#### Work to complete
Without including any picture, write out the entries exactly as they stand.

Saved entries
= = =

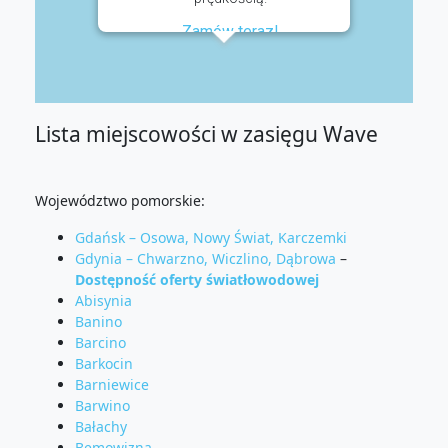
Zamów teraz!
Lista miejscowości w zasięgu Wave
Województwo pomorskie:
Gdańsk – Osowa, Nowy Świat, Karczemki
Gdynia – Chwarzno, Wiczlino, Dąbrowa
–
Dostępność oferty światłowodowej
Abisynia
Banino
Barcino
Barkocin
Barniewice
Barwino
Bałachy
Bemowizna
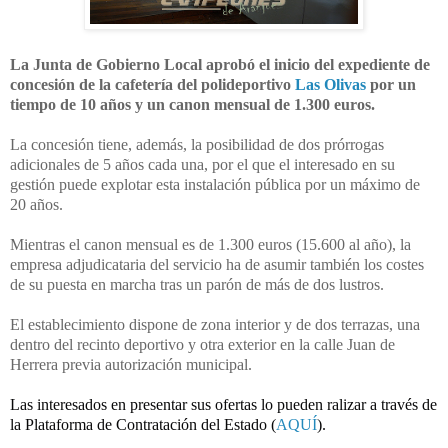
La Junta de Gobierno Local aprobó el inicio del expediente de
concesión de la cafetería del polideportivo
Las Olivas
por un
tiempo de 10 años y un canon mensual de 1.300 euros.
La concesión tiene, además, la posibilidad de dos prórrogas
adicionales de 5 años cada una, por el que el interesado en su
gestión puede explotar esta instalación pública por un máximo de
20 años.
Mientras el canon mensual es de 1.300 euros (15.600 al año), la
empresa adjudicataria del servicio ha de asumir también los costes
de su puesta en marcha tras un parón de más de dos lustros.
El establecimiento dispone de zona interior y de dos terrazas, una
dentro del recinto deportivo y otra exterior en la calle Juan de
Herrera previa autorización municipal.
Las interesados en presentar sus ofertas lo pueden ralizar a través de 
la Plataforma de Contratación del Estado (
AQUÍ
).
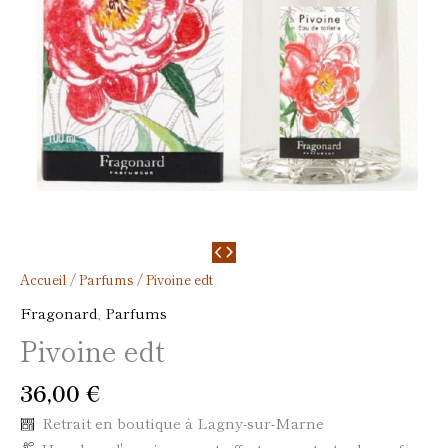
Accueil
/
Parfums
/ Pivoine edt
Fragonard
,
Parfums
Pivoine edt
36,00
€
Retrait en boutique à Lagny-sur-Marne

= = =

#### Reply
Zamów teraz!
Lista miejscowości w zasięgu Wave
Województwo pomorskie:
Gdańsk – Osowa, Nowy Świat, Karczemki
Gdynia – Chwarzno, Wiczlino, Dąbrowa
–
Dostępność oferty światłowodowej
Abisynia
Banino
Barcino
Barkocin
Barniewice
Barwino
Bałachy
Bemowizna
La Junta de Gobierno Local aprobó el inicio del expediente de
concesión de la cafetería del polideportivo
Las Olivas
por un
tiempo de 10 años y un canon mensual de 1.300 euros.
La concesión tiene, además, la posibilidad de dos prórrogas
adicionales de 5 años cada una, por el que el interesado en su
gestión puede explotar esta instalación pública por un máximo de
20 años.
Mientras el canon mensual es de 1.300 euros (15.600 al año), la
empresa adjudicataria del servicio ha de asumir también los costes
de su puesta en marcha tras un parón de más de dos lustros.
El establecimiento dispone de zona interior y de dos terrazas, una
dentro del recinto deportivo y otra exterior en la calle Juan de
Herrera previa autorización municipal.
Las interesados en presentar sus ofertas lo pueden ralizar a través de 
la Plataforma de Contratación del Estado (
AQUÍ
).
Accueil
/
Parfums
/ Pivoine edt
Fragonard
,
Parfums
Pivoine edt
36,00
€
Retrait en boutique à Lagny-sur-Marne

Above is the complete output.